Queste sono dunque le basi da cui ha preso poi forma quest’affascinate sfida, un progetto di ricerca che ha coinvolto ed è stato sostenuto da un network di eccellenze universitarie, oltre che da ospedali all’avanguardia, e da aziende farmaceutiche e biotecnologiche già molto attive sul

fronte delle terapie avanzate per il trattamento del cancro e nell’immunoterapia. Fondamentale per la buona riuscita del progetto sarà il prossimo passaggio, che vedrà impegnati i ricercatori nella redazione di un protocollo condiviso che permetterà così entro la fine di quest’anno la produzione del medicinale cellulare autologo da sperimentare successivamente sulle pazienti affette da questa gravissima forma tumorale.

All’Istituto di Oncologia di Lubiana, è stato affidato il delicatissimo compito di andare a reclutare le pazienti basandosi su specifici e rigorosi parametri.
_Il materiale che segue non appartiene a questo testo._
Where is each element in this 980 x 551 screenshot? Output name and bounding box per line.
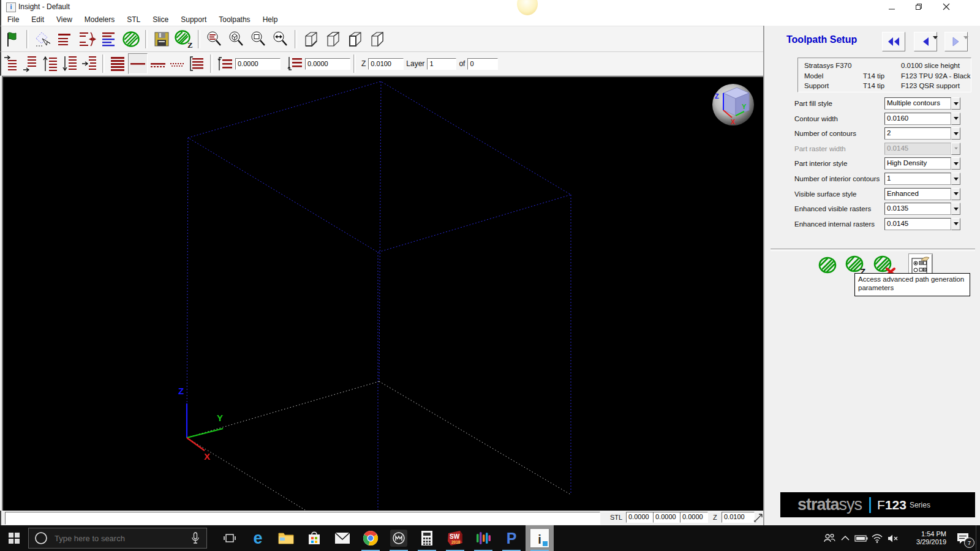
enhanced-internal-rasters-combo[interactable]: 0.0145	[884, 218, 960, 230]
minimize-icon	[888, 6, 895, 13]
taskbar-search[interactable]	[28, 528, 207, 549]
start-flag-icon[interactable]	[2, 29, 23, 49]
tray-chevron-icon[interactable]	[837, 526, 853, 550]
restore-button[interactable]	[908, 1, 929, 13]
people-icon[interactable]	[821, 526, 837, 550]
range-from-input[interactable]	[235, 58, 281, 70]
layer-down-icon[interactable]	[61, 54, 79, 73]
combo-arrow-button[interactable]	[951, 218, 960, 230]
orientation-ball[interactable]: Z Y X	[712, 84, 754, 126]
combo-arrow-button[interactable]	[951, 97, 960, 110]
merge-slices-icon[interactable]	[77, 29, 97, 49]
menu-stl[interactable]: STL	[121, 15, 146, 24]
show-layer-range-icon[interactable]	[188, 54, 206, 73]
view-bottom-icon[interactable]	[301, 29, 322, 49]
combo-value: High Density	[884, 157, 951, 170]
previous-dropdown-icon[interactable]	[933, 36, 938, 39]
combo-value: 0.0160	[884, 113, 951, 125]
show-dimmed-layers-icon[interactable]	[149, 54, 167, 73]
interior-contours-combo[interactable]: 1	[884, 173, 960, 185]
axis-x-label: X	[204, 451, 210, 462]
previous-step-button[interactable]	[914, 32, 937, 51]
taskbar-file-explorer[interactable]	[272, 525, 300, 551]
show-fine-dimmed-icon[interactable]	[168, 54, 187, 73]
chrome-icon	[363, 530, 379, 546]
status-strip: STL 0.0000 0.0000 0.0000 Z 0.0100	[0, 511, 764, 525]
layer-total-input[interactable]	[467, 58, 498, 70]
taskbar-mail[interactable]	[328, 525, 356, 551]
enhanced-visible-rasters-combo[interactable]: 0.0135	[884, 203, 960, 215]
taskbar-chrome[interactable]	[356, 525, 385, 551]
view-top-icon[interactable]	[323, 29, 344, 49]
select-region-icon[interactable]	[32, 29, 53, 49]
file-explorer-icon	[278, 531, 294, 545]
show-all-layers-icon[interactable]	[108, 54, 127, 73]
layer-number-input[interactable]	[427, 58, 456, 70]
microphone-icon[interactable]	[190, 532, 200, 544]
taskbar-solidworks[interactable]: SW2018	[441, 525, 469, 551]
show-desktop-button[interactable]	[976, 525, 980, 551]
taskbar-calculator[interactable]	[413, 525, 441, 551]
contour-width-combo[interactable]: 0.0160	[884, 113, 960, 125]
menu-slice[interactable]: Slice	[146, 15, 175, 24]
close-button[interactable]	[936, 1, 957, 13]
task-view-button[interactable]	[216, 525, 244, 551]
next-dropdown-icon[interactable]	[963, 36, 968, 39]
view-isometric-icon[interactable]	[367, 29, 388, 49]
menu-edit[interactable]: Edit	[25, 15, 50, 24]
align-top-layer-icon[interactable]	[55, 29, 75, 49]
zoom-model-icon[interactable]	[226, 29, 247, 49]
layer-up-icon[interactable]	[41, 54, 59, 73]
windows-logo-icon	[9, 533, 20, 544]
first-step-button[interactable]	[882, 32, 905, 51]
combo-arrow-button[interactable]	[951, 203, 960, 215]
start-button[interactable]	[0, 525, 28, 551]
viewport-3d[interactable]: Z Y X Z Y X	[2, 76, 763, 511]
combo-arrow-button[interactable]	[951, 157, 960, 170]
zoom-layer-icon[interactable]	[204, 29, 225, 49]
menu-file[interactable]: File	[1, 15, 25, 24]
part-interior-style-combo[interactable]: High Density	[884, 157, 960, 170]
z-height-input[interactable]	[368, 58, 404, 70]
show-current-layer-icon[interactable]	[128, 53, 148, 74]
command-prompt-field[interactable]	[5, 512, 600, 525]
range-to-input[interactable]	[305, 58, 350, 70]
zoom-extents-icon[interactable]	[270, 29, 291, 49]
menu-view[interactable]: View	[50, 15, 78, 24]
view-front-icon[interactable]	[345, 29, 366, 49]
taskbar-makerbot[interactable]	[385, 525, 413, 551]
combo-arrow-button[interactable]	[951, 173, 960, 185]
action-center-button[interactable]: 7	[950, 526, 976, 550]
taskbar-edge[interactable]: e	[244, 525, 272, 551]
taskbar-store[interactable]	[300, 525, 328, 551]
visible-surface-style-combo[interactable]: Enhanced	[884, 188, 960, 200]
go-first-layer-icon[interactable]	[2, 54, 20, 73]
generate-all-toolpaths-icon[interactable]	[818, 256, 837, 274]
taskbar-insight-active[interactable]: i	[526, 525, 554, 551]
toolpaths-for-layer-icon[interactable]: Z	[173, 29, 194, 49]
go-last-layer-icon[interactable]	[21, 54, 40, 73]
next-step-button[interactable]	[944, 32, 968, 51]
go-to-layer-icon[interactable]	[80, 54, 99, 73]
number-of-contours-combo[interactable]: 2	[884, 127, 960, 140]
battery-icon[interactable]	[853, 526, 869, 550]
minimize-button[interactable]	[881, 1, 902, 13]
combo-arrow-button[interactable]	[951, 113, 960, 125]
clock[interactable]: 1:54 PM 3/29/2019	[903, 530, 946, 546]
menu-support[interactable]: Support	[175, 15, 213, 24]
taskbar-grabcad[interactable]	[469, 525, 497, 551]
wifi-icon[interactable]	[869, 526, 885, 550]
menu-modelers[interactable]: Modelers	[78, 15, 121, 24]
part-fill-style-combo[interactable]: Multiple contours	[884, 97, 960, 110]
generate-toolpaths-icon[interactable]	[121, 29, 141, 49]
taskbar-p-app[interactable]: P	[497, 525, 526, 551]
layer-colors-icon[interactable]	[99, 29, 119, 49]
volume-muted-icon[interactable]	[885, 526, 901, 550]
combo-arrow-button[interactable]	[951, 188, 960, 200]
zoom-window-icon[interactable]	[248, 29, 269, 49]
search-input[interactable]	[53, 533, 184, 544]
menu-toolpaths[interactable]: Toolpaths	[213, 15, 256, 24]
combo-arrow-button[interactable]	[951, 127, 960, 140]
menu-help[interactable]: Help	[257, 15, 284, 24]
save-icon[interactable]	[151, 29, 172, 49]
Segnali incoraggianti, che hanno funzionato da ottimo propulsore per la buona riuscita del progetto, provengono dallo studio clinico “HybriCureR”, sviluppato dal Lead Partner di progetto, Celica Biomedical, è stato già clinicamente testato su un ristretto numero di pazienti, affetti da cancro alla prostata resistente alla terapia ormonale.

L’approccio terapeutico in questo caso si è dimostrato sicuro, non tossico e in grado di prolungare di oltre quattro volte il tempo alla terapia secondaria, come è stato anche confermato dal Direttore Robert Zorec, proprio per queste evidenze si è dimostrato il candidato ideale anche per il trattamento del Tnbc. Parliamo di un trattamento che ha come scopo la produzione, attraverso un articolato processo ed un’integrazione di competenze diversificate, di quelle cellule del sistema immunitario, cosiddette dendritiche, che per l’appunto sono specifiche nell’andare a riconoscere e catturare le proteine antigeniche (estranee) con lo scopo ultimo di far produrre una risposta immunitaria da parte dell’organismo.

«Per ottenerle dobbiamo partire da campioni di sangue che ci vengono inviati dall’Ospedale dell’Angelo, Hub di riferimento della provincia di Venezia e che, in questa fase della ricerca, provengono da donatori sani. In futuro, quando il protocollo sarà stato messo a punto in via definitiva, verranno prelevati direttamente dalle donne con Tnbc» precisa Flavia Mazzarol, Business Development Specialist di VivaBioCell. Alla struttura friulana inoltre è affidata momentaneamente anche la sperimentazione della procedura in “sistema chiuso”, tramite il bioreattore automatico Nant, così da fare in modo di ridurre sensibilmente i costi dei prodotti per la terapia cellulare rendendola in futuro accessibile a sempre più pazienti. «Una volta ottenute queste cellule dendritiche autologhe, differenziate dai monociti, dovremo ibridarle, tramite elettrofusione, con quelle tumorali, rimosse chirurgicamente dalla stessa paziente. In questo modo, e una volta re-iniettate, saranno in grado di attivare il sistema immunitario aiutandolo a combattere il cancro, avendogli permesso prima di riconoscerlo».

Per gli esperti appare chiaro che i risultati attesi avranno un impatto decisamente positivo anche sulle imprese e sui sistemi sanitari transnazionali, un iter che abbasserà enormemente i costi sia per quel che riguarda le terapie e anche per l’assistenza; senza considerare inoltre i vantaggi per le pazienti, che potranno in questo modo poter beneficiare di una migliore qualità di vita e di una speranza di guarigione sempre maggiore.

Si è stimato che questa forma di tumore infatti rappresenti il 10-20% delle diagnosi totali di cancro alla mammella, e che vada a colpire principalmente le donne in giovane età, con un alta incidenza soprattutto nelle regioni del Nord Est Italiano.